« Les auteurs de l’initiative font preuve de négligence »

Article infosantésuisse


01.08.2014

« Les auteurs de l’initiative font preuve de négligence »

Une étude du professeur Ueli Kieser, docteur en droit, du texte de l’initiative sur la caisse publique a révélé que son contenu diverge selon la langue utilisée. Dans la version allemande, la plus précise et qui ainsi fait foi selon Ueli Kieser, le texte n’autoriserait plus qu’une seule prime par canton. Tous les rabais pour les modèles facultatifs d’assurance et les franchises à option, l’abaissement des primes pour les enfants et les jeunes ainsi que les régions de primes seraient supprimés.

Votre étude du texte de l’initiative sur la caisse publique a révélé que le texte allemand, plus précis et qui par conséquent fait foi, n’autoriserait plus qu’une seule prime par canton. La version française a une teneur différente.
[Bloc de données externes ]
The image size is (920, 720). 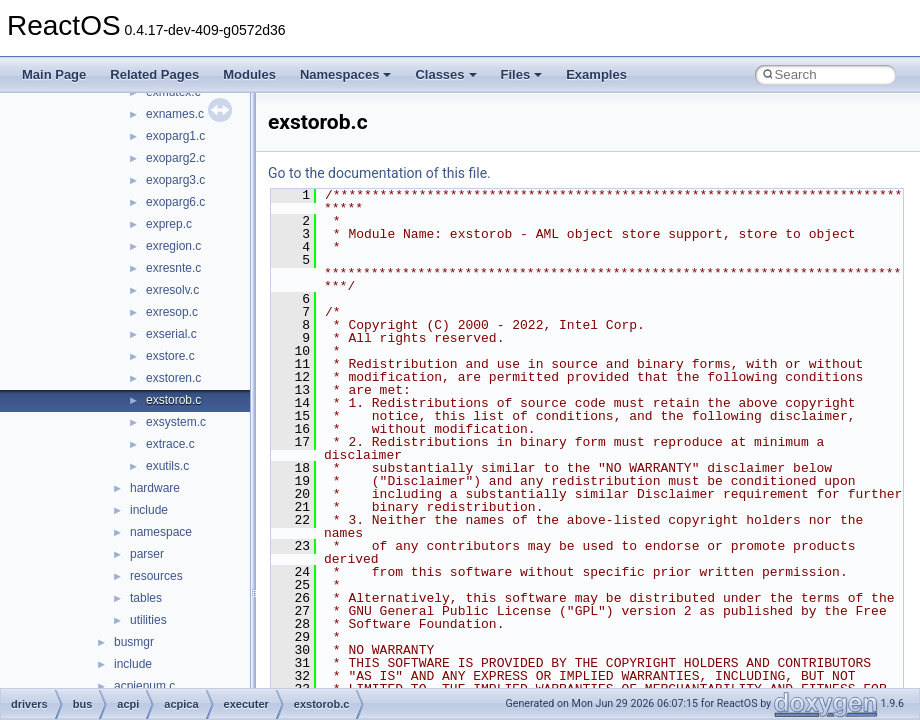 I want to click on Namespaces, so click(x=346, y=74).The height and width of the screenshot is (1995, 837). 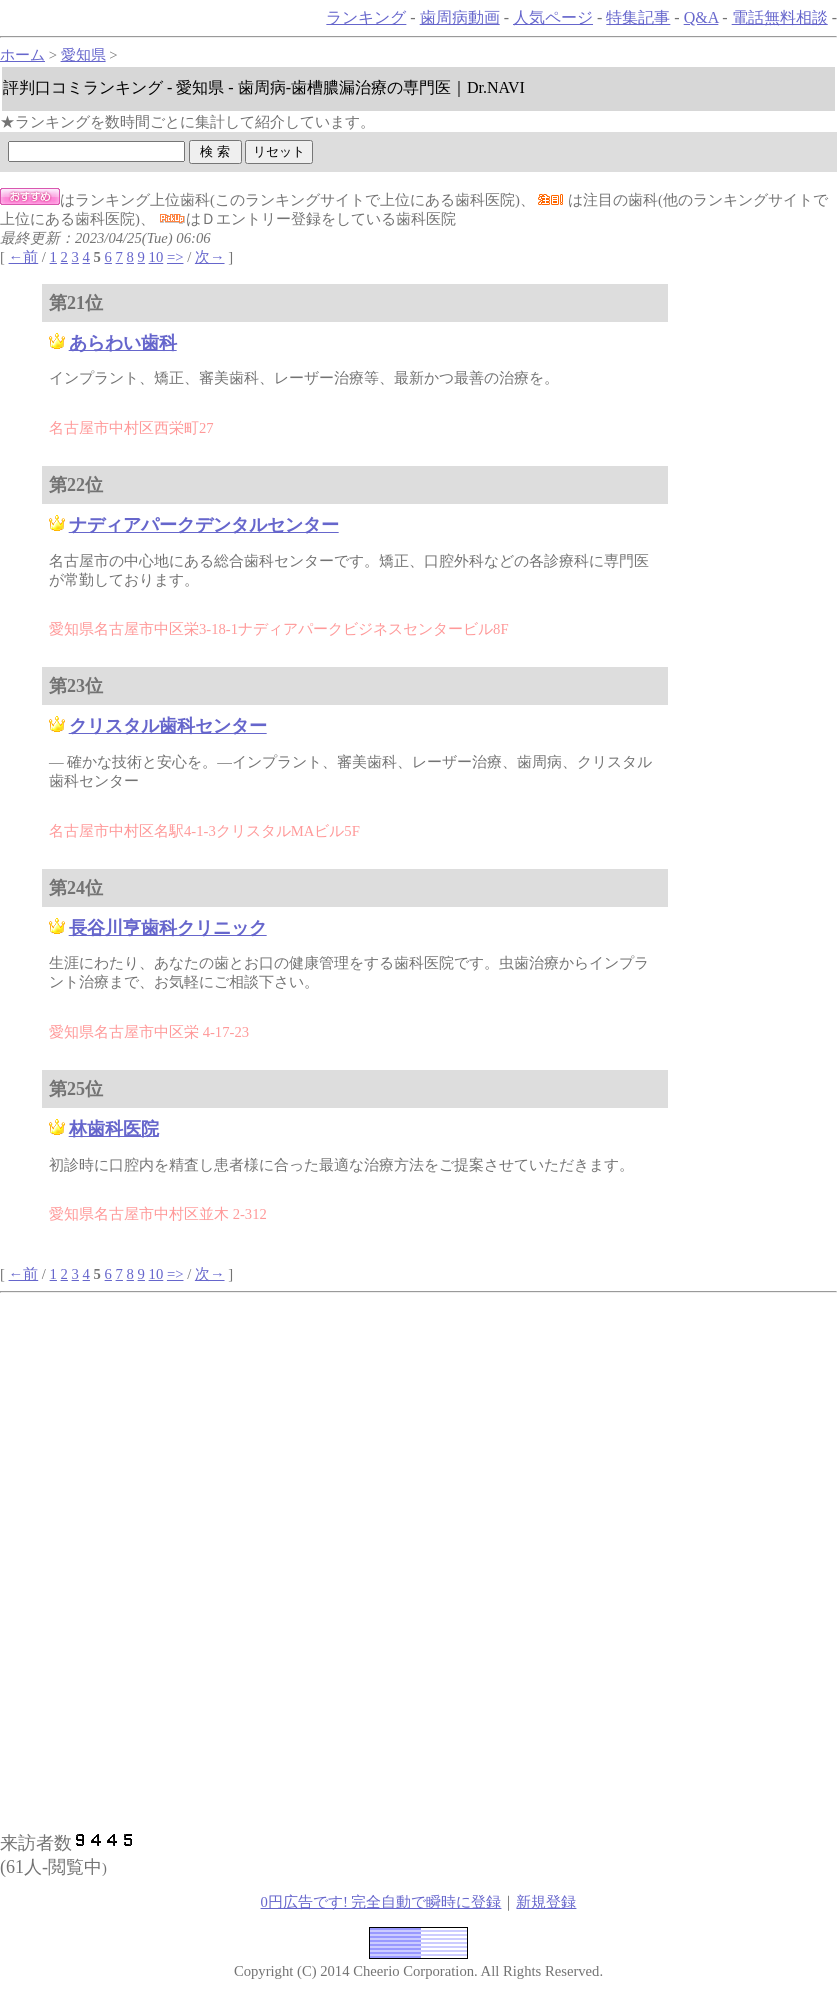 I want to click on 電話無料相談, so click(x=780, y=17).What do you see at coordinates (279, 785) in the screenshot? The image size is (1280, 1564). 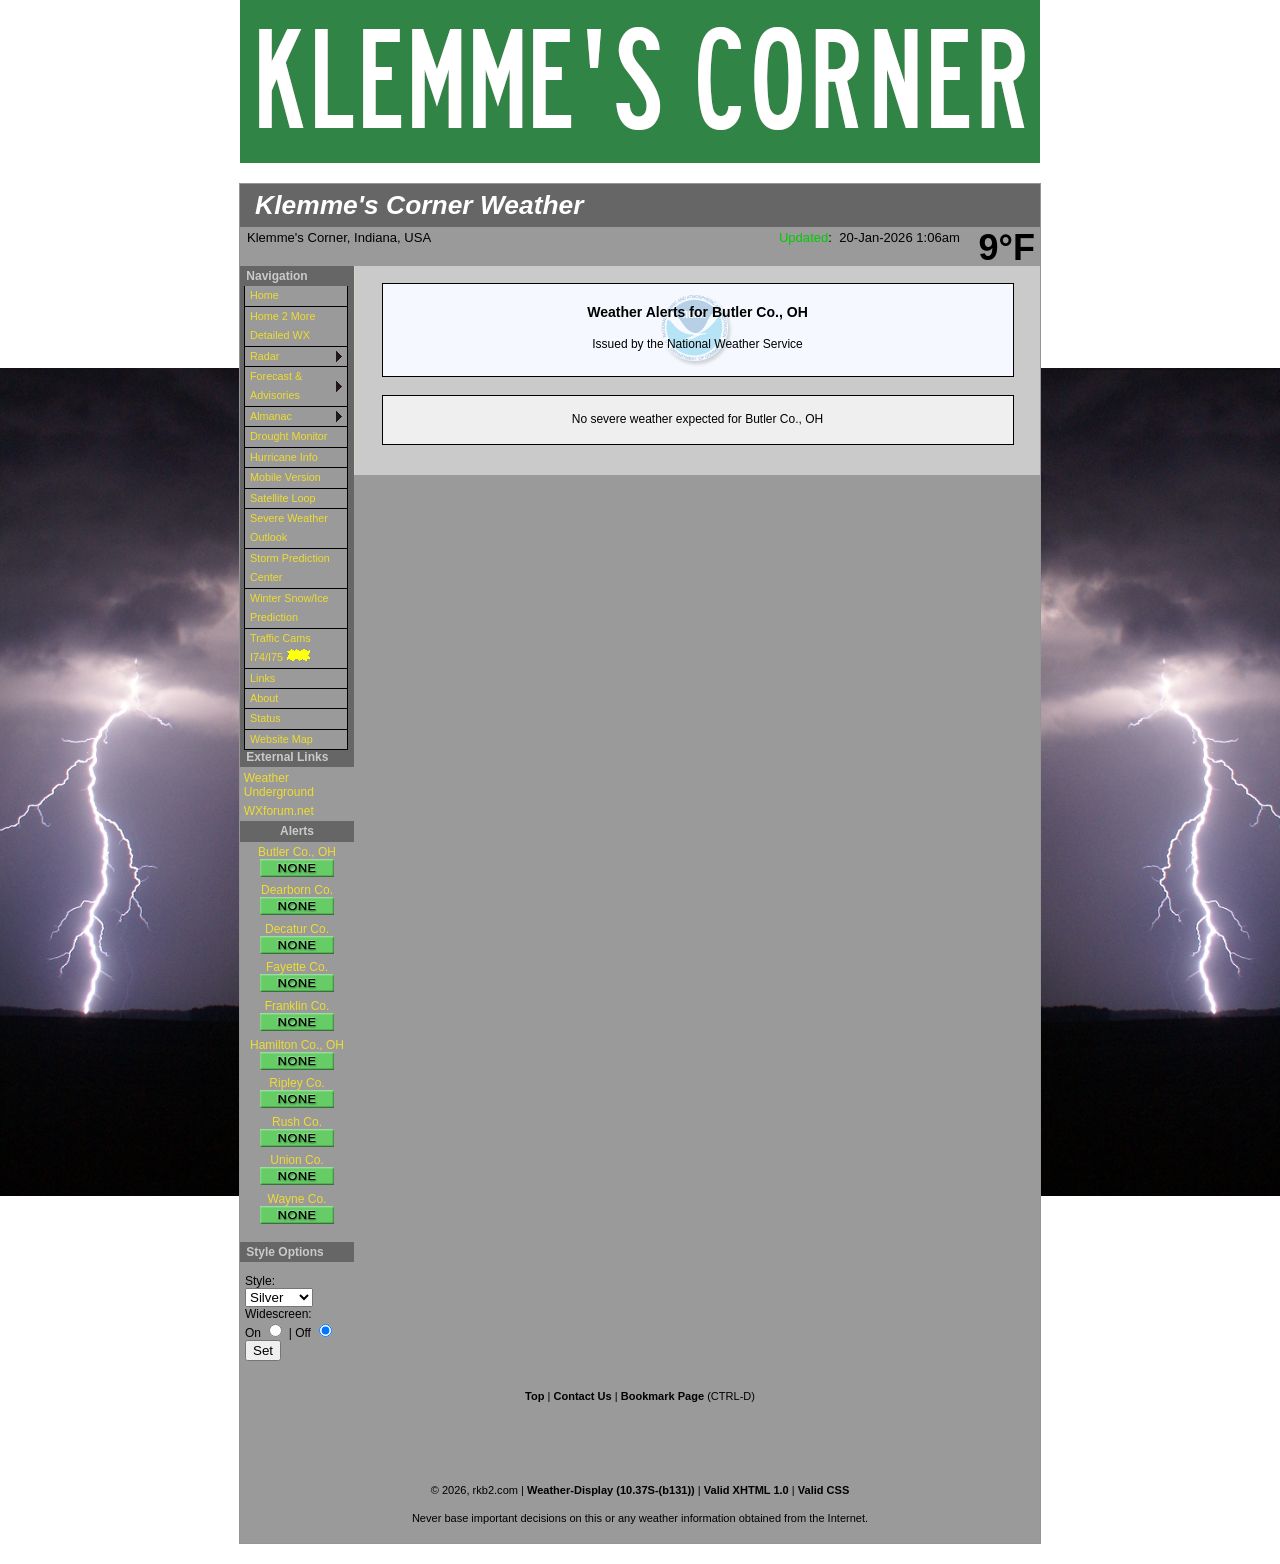 I see `Weather Underground` at bounding box center [279, 785].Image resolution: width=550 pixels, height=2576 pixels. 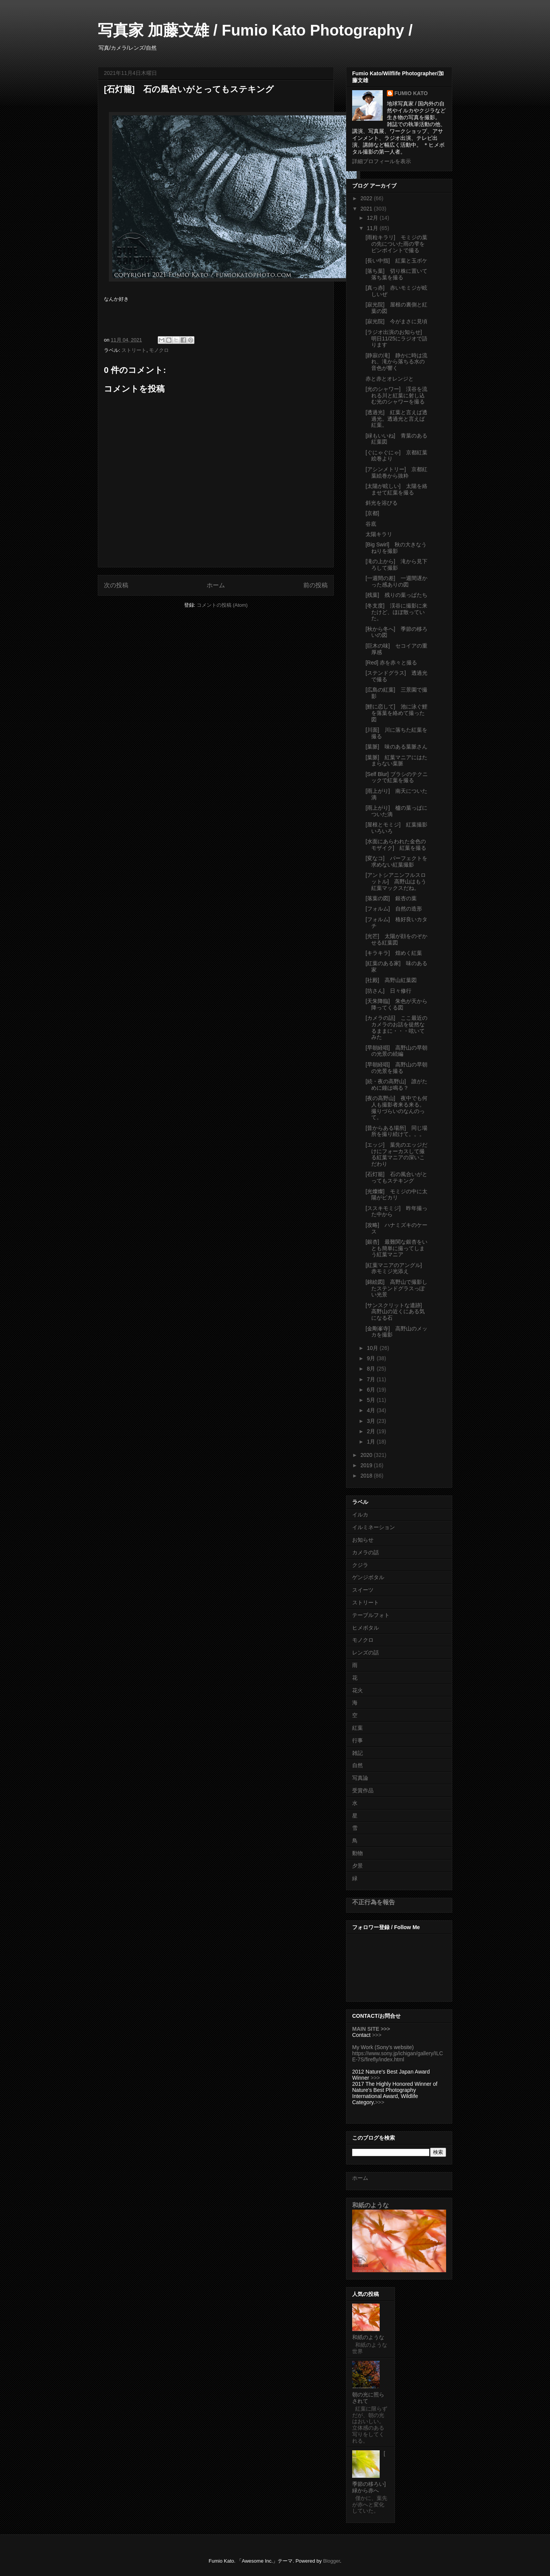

La question se pose donc : faut-il fixer une prime par canton (version allemande) ou le canton doit-il fixer les primes (version française) ?
Il est en principe discutable de devoir se prononcer sur une initiative dont la teneur diverge d’une langue à l’autre. C’est faire preuve de négligence dans le recours aux instruments de la démocratie directe. La jurisprudence est claire : en cas de divergence entre les textes d’une initiative, c’est celui qui exprime le sens le plus précis qui fait foi, en l’occurrence le texte allemand (« Für jeden Kanton wird eine einheitliche Prämie festgelegt ; diese wird aufgrund der Kosten des sozialen Krankenversicherung berechnet. », ce qui signifie : Une prime unique sera fixée pour chaque canton ; celle-ci sera calculée sur la base des coûts de l’assurance-maladie sociale). Or le texte français de l’initiative ne demande pas explicitement une prime unique : « Les primes sont fixées par canton et calculées sur la base des coûts de l’assurance-maladie sociale ». Il est vrai que la version française autorise le Parlement à constituer des groupes particuliers d’assurés et à fixer des primes différentes pour ces groupes. Mais le texte prévoit de manière contraignante que les primes sont calculées sur la base des coûts. La marge de manoeuvre du Parlement est donc clairement limitée. Il n’est ainsi plus possible de poursuivre des objectifs de politique familiale ou sociale par le biais de la fixation des primes, seuls les coûts effectifs sont déterminants.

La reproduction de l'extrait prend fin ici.